When I started to draw and paint, I discovered a more forgiving style than the one I'd grown up with. I was used to trying to mirror reality, where every difference was a mistake, a very perfectionistic view of art. But now I found a more playful way of creating.
I learned that flaws can be beautiful, that the process is messy and that it's supposed to be messy. That there's community and strength in showing our mistakes too, and that having fun along the way is what matters most.
So I learned the fourth lesson.
Lesson 4: The process is more important than the result.

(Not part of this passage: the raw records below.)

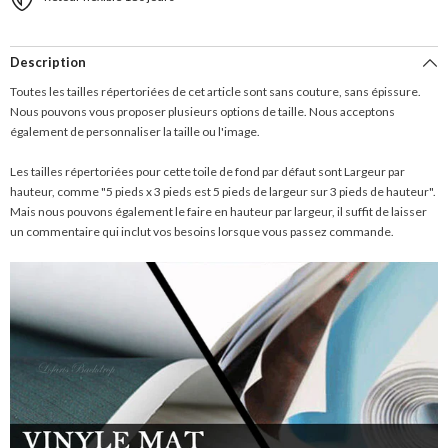
Description
Toutes les tailles répertoriées de cet article sont sans couture, sans épissure.
Nous pouvons vous proposer plusieurs options de taille. Nous acceptons
également de personnaliser la taille ou l'image.
Les tailles répertoriées pour cette toile de fond par défaut sont Largeur par
hauteur, comme "5 pieds x 3 pieds est 5 pieds de largeur sur 3 pieds de hauteur".
Mais nous pouvons également le faire en hauteur par largeur, il suffit de laisser
un commentaire qui inclut vos besoins lorsque vous passez commande.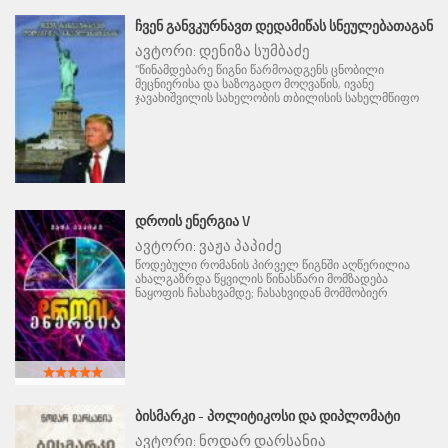
ᲩᲕᲔᲜ ᲒᲐᲜᲕᲙᲣᲠᲜᲐᲕᲗ ᲓᲔᲓᲐᲛᲘᲬᲐᲡ ᲡᲜᲔᲣᲚᲔᲑᲐᲗᲐᲒᲐᲜ
ავტორი:
დენიზა სუმბაძე
"წინამდებარე წიგნი წარმოადგენს ცნობილი
მეცნიერისა და საზოგადო მოღვაწის, ივანე
ჯავახიშვილის სახელობის თბილისის სახელმწიფო
ᲓᲠᲝᲘᲡ ᲔᲜᲔᲠᲒᲘᲐ V
ავტორი:
ვაჟა პაპიძე
წოდებული რომანის პირველ წიგნში აღწერილია
ახალგაზრდა წყვილის წინასწარი მომზადება
ნაყოფის ჩასახვამდე; ჩასახვიდან მომშობიერ
ᲑᲘᲡᲛᲐᲠᲙᲘ - ᲞᲝᲚᲘᲢᲘᲙᲝᲡᲘ ᲓᲐ ᲓᲘᲞᲚᲝᲛᲐᲢᲘ
ავტორი:
ნოდარ დარსანია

When I wasn't creating, I dreamed of having written a book. I dreamed less of the process of writing a book. The ideas, frustrations, passions, setbacks and endless cups of tea that goes into a creative project were not in my fantasies.

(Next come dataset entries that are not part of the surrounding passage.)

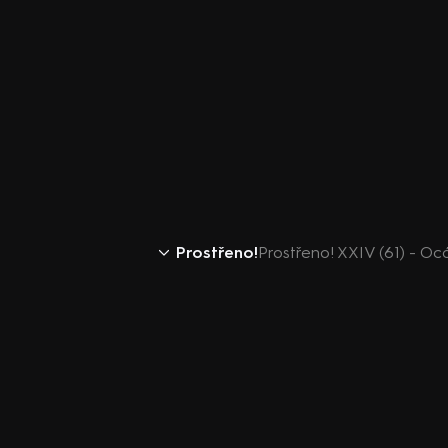
Prostřeno!
Prostřeno! XXIV (61) - Oc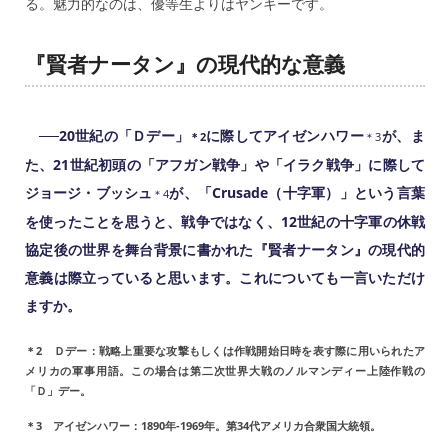
る。魅力的なのは、優等生よりはヤンキーです。
『賢者ナータン』の現代的な意義
──20世紀の「Ｄデー」
に際して
アイゼンハワー
が、ま
＊2
＊3
た、21世紀初頭の「アフガン戦争」や「イラク戦争」に際して
ジョージ・ブッシュ
が、「Crusade（十字軍）」という言葉
＊4
を使ったことを思うと、戦争ではなく、12世紀の十字軍の休戦
協定後の世界を舞台背景に書かれた『賢者ナータン』の現代的
意義は際立っていると思います。これについても一言いただけ
ますか。
＊2 Ｄデー：戦略上重要な攻撃もしくは作戦開始日時を表す際に用いられたア
メリカの軍事用語。この場合は第二次世界大戦のノルマンディー上陸作戦の
「Ｄ」デー。
＊3 アイゼンハワー：1890年-1969年。第34代アメリカ合衆国大統領。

But that's what creativity is. Creativity is not what comes out, it's the process of discovery and exploring, of having a picture in your head and trying to make it reality. It's messy and annoying and wonderful. That's what creativity is about.
When we shift our focus from the result to the process of getting there, we open ourselves up for adventure and joy. That's how you grow.
The big project I took with me into 2016 was the draft of my first novel that I'd struggled much with. I kept struggling with it the first part of the year, feeling blocked and uncomfortable.
I'd dreamed of being an author for so long and I'd added demands to that dream. I wanted to write a good book - my own high standard of good - but I didn't believe in my own capacity to write that well.
I didn't want to lower my demands. But leaning into a process focused mindset made me understand that there's a difference between doing my best and not allowing myself to make mistakes.
So I learned the fifth lesson.
Lesson 5: Perfectionism is not the same thing as a striving for quality.
You can value the quality of your result without crippling yourself with needing everything to be perfect. We can allow the process to be a mess, make thousands of little mistakes and learn from them. We can use trial and error, enjoy the process as much as we can, play, experiment and be silly, and still value the result.
We don't have to make creativity harder than it is.
It can be a joyful, playful ride with a great, bold goal.
My Fear Year changed me
To face my fears has changed the view of myself. Of what I'm capable of. Of who I am.
I feared to pick the identity creative, because I was scared others wouldn't agree. I longed for an invitation, a stamp of approval, a paper that said
Elin Lööw has qualified as a creative.
But there were no such paper. I wanted to be a creative, a writer, an artist. I wanted to be brave. I 2016, I stopped waiting for permission and guess what? Nothing bad happened at all. I just turned into those things I'd dreamed of being.
So I learned the sixth and last lesson.
Lesson 6: You can decide who you're going to be.
There are no official qualifications and thank goodness for that. We have to claim our own identities, scary as that may be. Because nobody else will make you the person you want to be, nobody else will make the life you dream of happen. That's your job.
I started my Fear Year with one reason stronger than any other.
I won't be the person who lets fear stand in the way of my dreams.
Now, when the year is over, I know that I'm not.
I'm the person who fights for my dreams, even when it's scary.